Two main patterns can be distinguished. First, the blinking patterns were highly dynamic. Participants hardly blinked during the crucial period of the presentation of the Pi-figure, and they blinked after the trial had ended (Figure 3, top). Second, there is a distinction between blinking patterns of correct and incorrect responses. Incorrect responses were associated with blinking when the Pi-figure was presented, whereas correct responses were associated with blinking afterwards (Figure 3, top).
The high blink rates for correct responses after the presentation of the Pi-figure can be explained by the fact that participants responded about half a second faster for correct responses compared to incorrect responses (M = 982 ms for the 8322 correct responses, M = 1461 ms for the 2741 incorrect responses). As can be seen in Figure 3, bottom, many participants blinked after having responded.

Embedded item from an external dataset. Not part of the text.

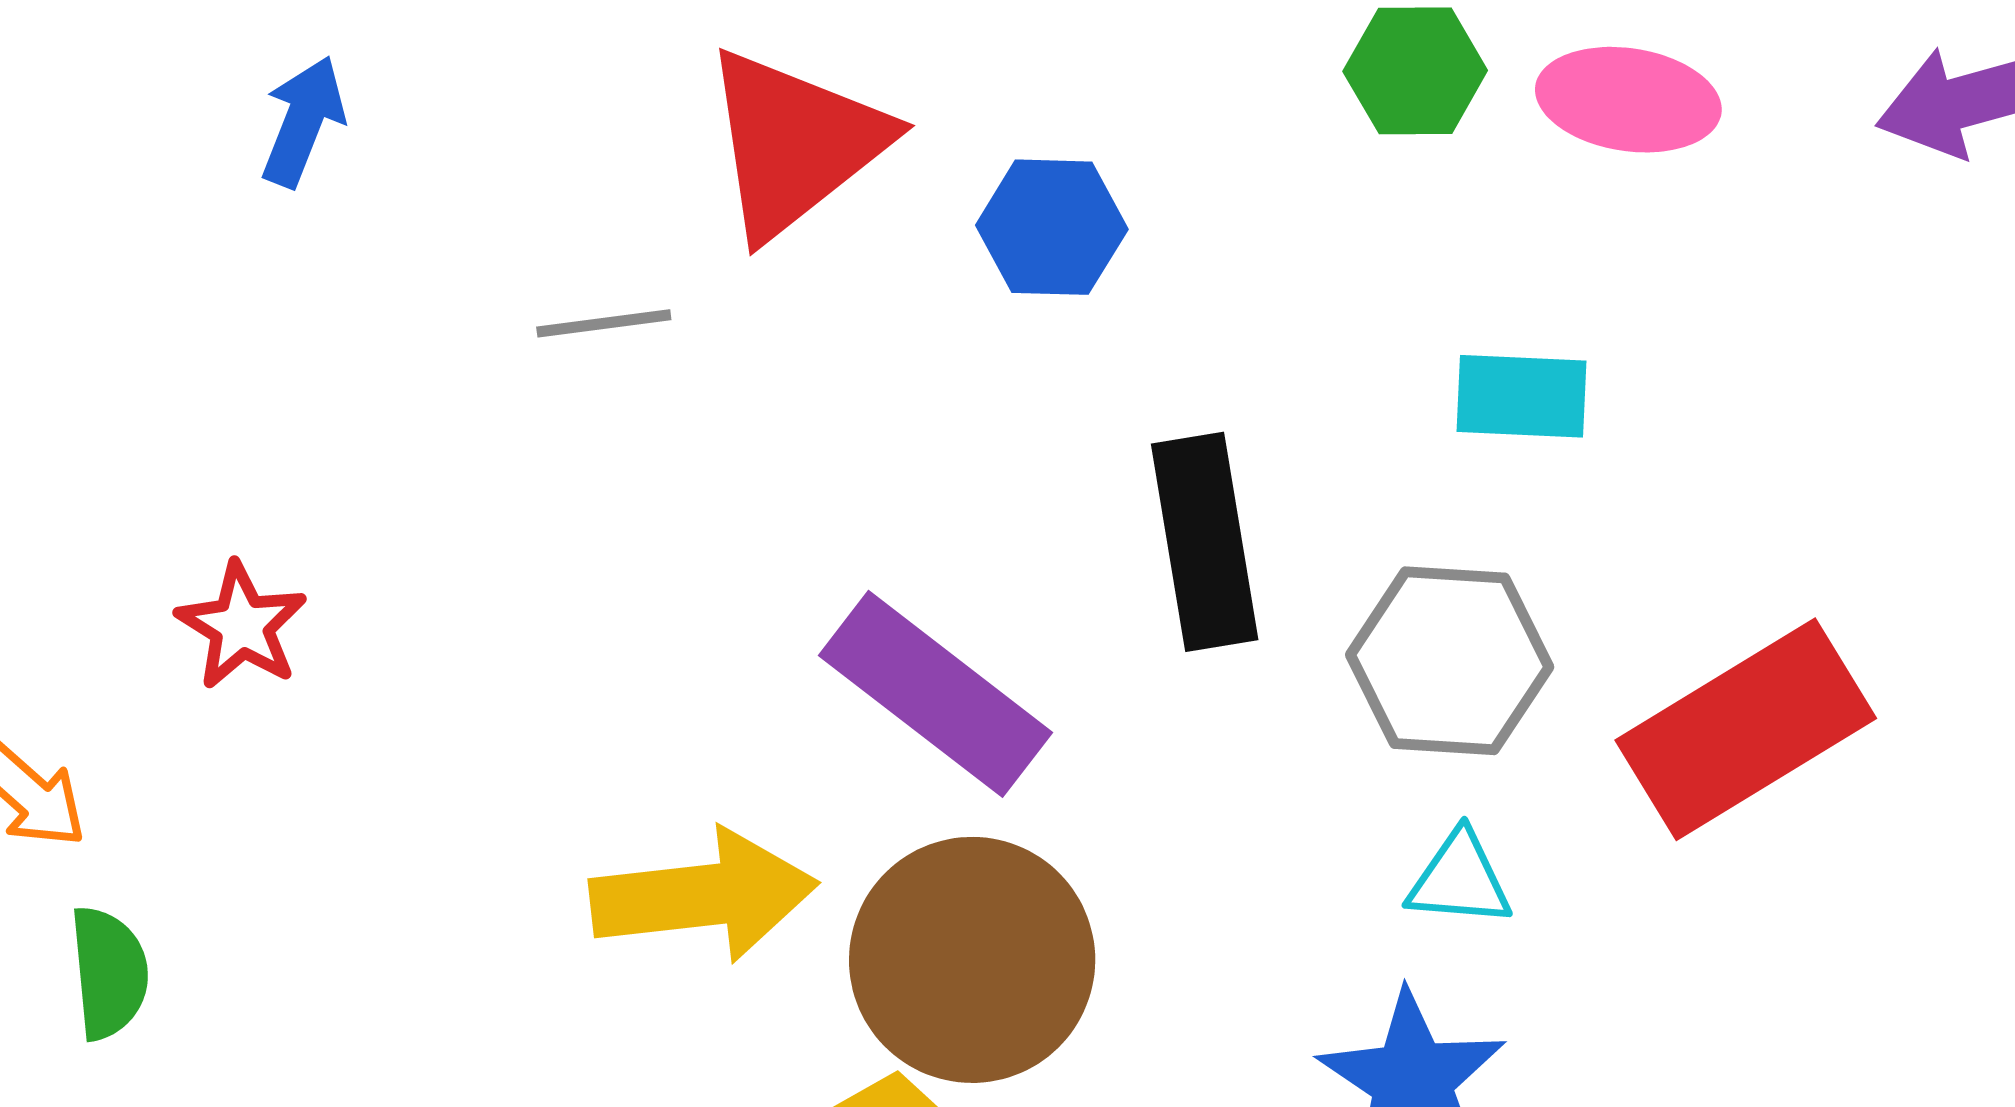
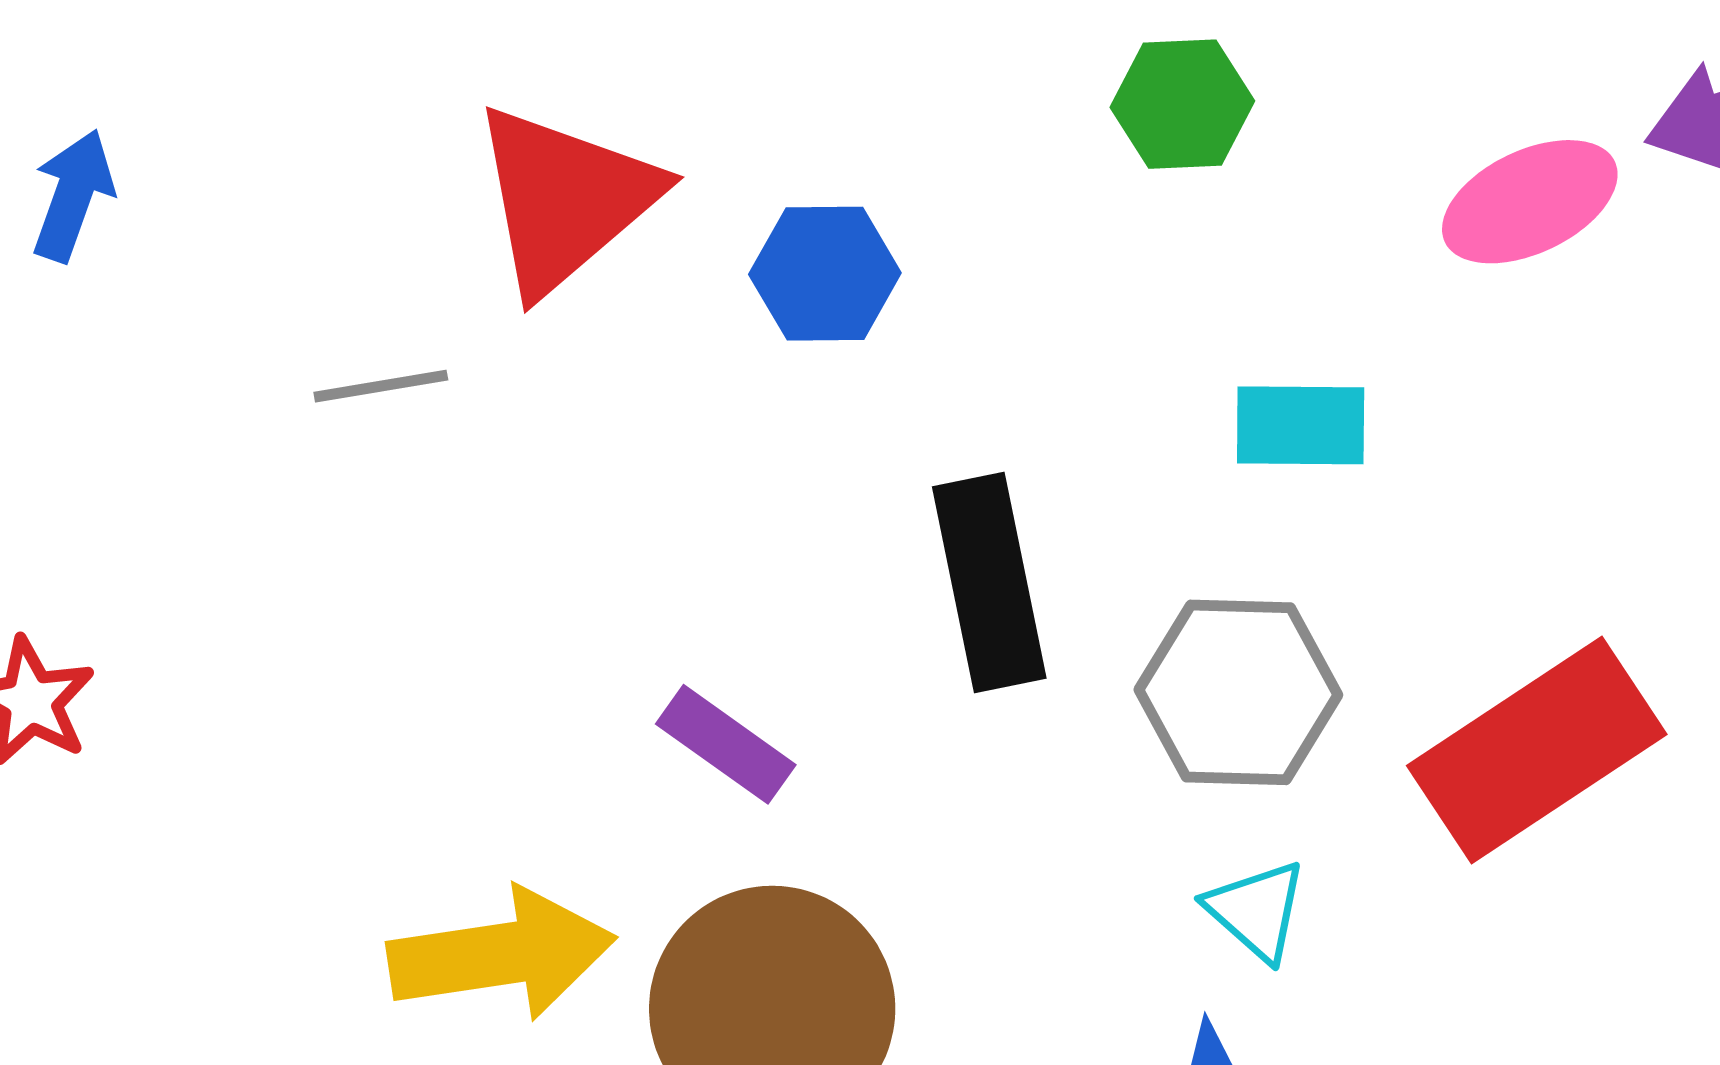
pink ellipse: (1628, 100) -> (1530, 202), moved, turned -32
purple rectangle: (935, 694) -> (726, 744), size x0.6
cyan triangle: (1460, 879) -> (1256, 910), turned 39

The individual differences in blinking are illustrated using scatter plots at the level of participants, see Figure 4. It can be seen that a negative correlation exists between blinking and the percentage of correct responses.
Response accuracy (i.e., percentage of responses that were correct) versus the percentage of trials with blinking at the level of participants (N = 147), per 220 ms of elapsed time into the trial. Also shown is a least-squares regression line, means and standard deviations of the percentage of trials with blinking, and the Pearson correlation coefficients (r) and Spearman rank-order correlation coefficients (ρ). The fixation marker onset occurs at t = 0 s. The onset of the Pi-figure occurs at t = 1.1 s.
Figure 5 shows the percentage of blinking as a function of elapsed time during the IT trial. A distinction is made between the degree of task experience, by creating 8 groups of 10 trials. It can be seen that during the first ten trials, participants relatively often blinked during the presentation of the Pi-figure. At later trials, participants blinked more and more after the stimulus presentation.
Mean percentage of all trials in which the participant was blinking, per group of 10 trials (11044 trials in total). Top: results time-locked to the stimulus (occurring at t = 1.1 s). An inset is provided for elapsed times between 1.0 s and 1.4 s. Vertical lines are shown for the moment the fixation marker (X) disappeared, the moment the Pi-figure was presented, and the moment the mask was presented for the maximum exposure time of 153 ms. Bottom: results time-locked to the participants’ response, indicated by the vertical line at t = 0 s. Participants were provided with a “CORRECT” or “INCORRECT” feedback message after responding. Data were included up to 0.4 s after the participant provided a response.
In the follow-up experiment, learning curves can be seen, similar to the learning curves of the first experiment, see Figure 6. For the response time, the fit was still strong (r2 = 0.95). The response accuracy, however, showed a less strong learning curve as compared to the first experiment. The response accuracy was considerably higher as compared to the first experiment, with a score of 98.6% for the highest exposure duration, compared to 86.2% in the first experiment (Figure 7). Participants also responded substantially faster, with a median response time for the highest exposure duration of 562 ms versus 958 ms in the first experiment (see Tables S1 and S2). There were no significant associations between participants’ response accuracy and age (r = 0.00, p = 0.960), and females had a slightly lower response accuracy than men (rpb = –0.18, p = 0.026, coded as 1 = male, 2 = female).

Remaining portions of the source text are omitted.